[Page-level text extractions]
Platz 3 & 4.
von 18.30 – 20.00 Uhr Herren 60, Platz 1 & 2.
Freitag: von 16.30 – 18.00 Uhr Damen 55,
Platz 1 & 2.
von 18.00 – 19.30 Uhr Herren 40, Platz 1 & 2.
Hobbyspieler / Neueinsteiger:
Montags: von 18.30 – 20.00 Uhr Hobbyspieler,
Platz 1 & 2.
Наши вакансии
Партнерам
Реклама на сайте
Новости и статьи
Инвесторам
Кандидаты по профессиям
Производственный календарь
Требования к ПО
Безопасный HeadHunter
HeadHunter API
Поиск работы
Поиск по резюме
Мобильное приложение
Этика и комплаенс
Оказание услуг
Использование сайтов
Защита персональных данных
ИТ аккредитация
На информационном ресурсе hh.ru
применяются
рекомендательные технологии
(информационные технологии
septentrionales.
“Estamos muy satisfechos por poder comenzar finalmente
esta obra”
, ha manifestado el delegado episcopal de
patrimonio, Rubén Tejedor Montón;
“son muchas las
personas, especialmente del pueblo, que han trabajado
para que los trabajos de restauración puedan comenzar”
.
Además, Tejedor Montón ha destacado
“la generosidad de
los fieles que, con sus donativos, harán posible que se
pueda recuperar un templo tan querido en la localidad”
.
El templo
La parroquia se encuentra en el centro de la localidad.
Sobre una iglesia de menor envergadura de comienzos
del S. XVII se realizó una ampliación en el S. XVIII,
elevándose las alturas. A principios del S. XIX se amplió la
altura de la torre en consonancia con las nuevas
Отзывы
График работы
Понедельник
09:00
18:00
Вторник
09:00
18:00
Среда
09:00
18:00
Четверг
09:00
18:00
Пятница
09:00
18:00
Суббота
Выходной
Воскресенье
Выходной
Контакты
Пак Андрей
--
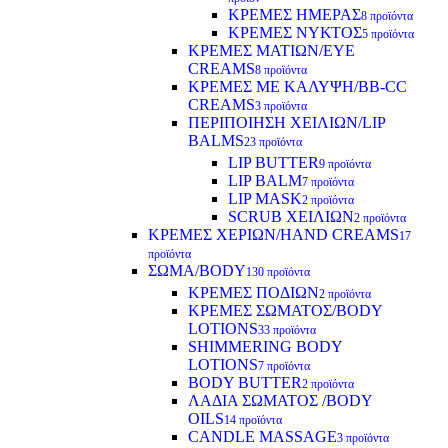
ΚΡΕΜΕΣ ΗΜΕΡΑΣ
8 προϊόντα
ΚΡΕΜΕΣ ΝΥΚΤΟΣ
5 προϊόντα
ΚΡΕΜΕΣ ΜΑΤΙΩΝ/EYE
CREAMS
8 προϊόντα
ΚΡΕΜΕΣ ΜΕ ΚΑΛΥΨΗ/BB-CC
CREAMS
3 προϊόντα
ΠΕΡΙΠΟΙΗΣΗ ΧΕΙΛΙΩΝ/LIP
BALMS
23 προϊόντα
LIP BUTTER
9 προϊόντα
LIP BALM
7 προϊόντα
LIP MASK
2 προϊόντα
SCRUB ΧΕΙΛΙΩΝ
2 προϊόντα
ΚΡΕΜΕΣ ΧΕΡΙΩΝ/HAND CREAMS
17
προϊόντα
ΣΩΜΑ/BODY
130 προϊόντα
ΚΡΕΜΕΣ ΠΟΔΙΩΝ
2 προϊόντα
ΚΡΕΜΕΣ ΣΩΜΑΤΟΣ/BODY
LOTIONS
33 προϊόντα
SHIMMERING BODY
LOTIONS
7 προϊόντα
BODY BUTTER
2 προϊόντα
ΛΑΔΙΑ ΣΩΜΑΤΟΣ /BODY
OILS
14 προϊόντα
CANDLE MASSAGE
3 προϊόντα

Exercise description: Spot the lines above that mention "ΧΕΙΛΙΩΝ" and copy them.

Answer to the exercise:
ΠΕΡΙΠΟΙΗΣΗ ΧΕΙΛΙΩΝ/LIP
SCRUB ΧΕΙΛΙΩΝ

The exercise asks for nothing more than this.